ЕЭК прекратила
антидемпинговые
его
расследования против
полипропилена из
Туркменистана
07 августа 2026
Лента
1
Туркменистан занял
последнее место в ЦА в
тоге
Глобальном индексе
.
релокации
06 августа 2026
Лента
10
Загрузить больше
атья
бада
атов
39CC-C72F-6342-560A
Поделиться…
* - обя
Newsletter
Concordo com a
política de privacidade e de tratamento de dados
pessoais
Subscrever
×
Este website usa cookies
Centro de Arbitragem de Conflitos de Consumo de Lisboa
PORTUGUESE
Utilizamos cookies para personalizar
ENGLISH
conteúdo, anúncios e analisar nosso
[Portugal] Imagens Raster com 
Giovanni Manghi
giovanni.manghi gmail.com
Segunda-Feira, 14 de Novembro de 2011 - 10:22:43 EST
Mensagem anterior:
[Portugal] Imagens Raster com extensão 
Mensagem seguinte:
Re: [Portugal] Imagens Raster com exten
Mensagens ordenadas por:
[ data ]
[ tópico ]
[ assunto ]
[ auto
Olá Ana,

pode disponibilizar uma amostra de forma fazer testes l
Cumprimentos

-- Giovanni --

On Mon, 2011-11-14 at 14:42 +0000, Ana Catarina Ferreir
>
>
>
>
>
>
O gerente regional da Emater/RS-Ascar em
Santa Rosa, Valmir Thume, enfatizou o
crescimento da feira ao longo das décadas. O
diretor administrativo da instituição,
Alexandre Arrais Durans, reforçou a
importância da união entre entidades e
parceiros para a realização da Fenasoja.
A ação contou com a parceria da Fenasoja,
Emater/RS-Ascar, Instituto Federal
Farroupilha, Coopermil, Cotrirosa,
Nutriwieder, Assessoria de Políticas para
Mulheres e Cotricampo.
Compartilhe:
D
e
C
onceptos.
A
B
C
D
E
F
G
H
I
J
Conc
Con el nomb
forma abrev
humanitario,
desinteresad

About this exercise – Word for word, restate the lines running from the one containing "Segunda-Feira, 14 de" through the final line of the records above, and nothing besides.

Output for this task –
Segunda-Feira, 14 de Novembro de 2011 - 10:22:43 EST
Mensagem anterior:
[Portugal] Imagens Raster com extensão 
Mensagem seguinte:
Re: [Portugal] Imagens Raster com exten
Mensagens ordenadas por:
[ data ]
[ tópico ]
[ assunto ]
[ auto
Olá Ana,

pode disponibilizar uma amostra de forma fazer testes l
Cumprimentos

-- Giovanni --

On Mon, 2011-11-14 at 14:42 +0000, Ana Catarina Ferreir
>
>
>
>
>
>
O gerente regional da Emater/RS-Ascar em
Santa Rosa, Valmir Thume, enfatizou o
crescimento da feira ao longo das décadas. O
diretor administrativo da instituição,
Alexandre Arrais Durans, reforçou a
importância da união entre entidades e
parceiros para a realização da Fenasoja.
A ação contou com a parceria da Fenasoja,
Emater/RS-Ascar, Instituto Federal
Farroupilha, Coopermil, Cotrirosa,
Nutriwieder, Assessoria de Políticas para
Mulheres e Cotricampo.
Compartilhe:
D
e
C
onceptos.
A
B
C
D
E
F
G
H
I
J
Conc
Con el nomb
forma abrev
humanitario,
desinteresad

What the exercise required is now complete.